Businesses should not get a tax break for malice, oppression or fraud

January 5, 2017

Sacramento – Corporations found by a court to be liable for punitive damages for committing the most egregious violations of law will no longer be able to deduct the amount of the damage awards on their taxes as a “business expense” under a bill introduced today by State Senator Bob Wieckowski (D-Fremont).  SB 66 would eliminate the tax break for punitive damages and ensure corporations are not rewarded for their blatant violations of law.
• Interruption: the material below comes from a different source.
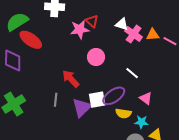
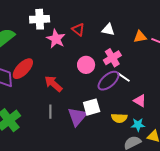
pink star: (80, 29) -> (56, 39), moved, turned -30
pink cross: (134, 34) -> (112, 58), moved, turned 30
red ellipse: (31, 40) -> (23, 69), moved, turned -75
red arrow: (71, 79) -> (53, 84), moved
purple ellipse: (114, 96) -> (108, 81), moved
“It is outrageous that this tax loophole continues to be allowed for irresponsible businesses that show no regard for the law or their customers they harmed,” said Wieckowski, a member of the Senate Judiciary Committee.  “California taxpayers should not be subsidizing the worst offenders. I think most people would be shocked to learn that punitive damages can simply be deducted by these bad actors.  The purpose of punitive damages is to make an example out of the defendant both to punish his reprehensible behavior and to deter future bad behavior by others. Allowing the deduction defeats the purpose of the punitive action and is poor public policy.”

Punitive damages are financial penalties to deter misconduct when it has been proven in court to the highest standard in civil law – clear and convincing evidence.  Criminal penalties are not tax deductible and punitive damages should not be either.

“SB 66 is a common-sense bill that restores reason to our tax code by stripping away this indefensible tax loophole so that punitive damages can be a real deterrent to the worst corporate misdeeds,” said Richard Holober, executive director of the California Federation of California.

Unlike regular damages that are awarded by a jury to compensate people for their loss, punitive damages are rare and are awarded only when the defendant’s behavior is especially outrageous.

Examples include an auto manufacturer continuing to sell a vehicle despite knowing for years that a crucial part will fail, a pharmaceutical company failing to warn customers after discovering its product causes serious side effects, or a chemical company knowingly poisoning a town’s drinking water supply.  These and other types of disgraceful behavior are not “the cost of doing business” and culpable corporations should not get away with their menacing acts by writing them off at the end of the year.

Senator Wieckowski represents the 10th District, which includes southern Alameda County and northeast Santa Clara County.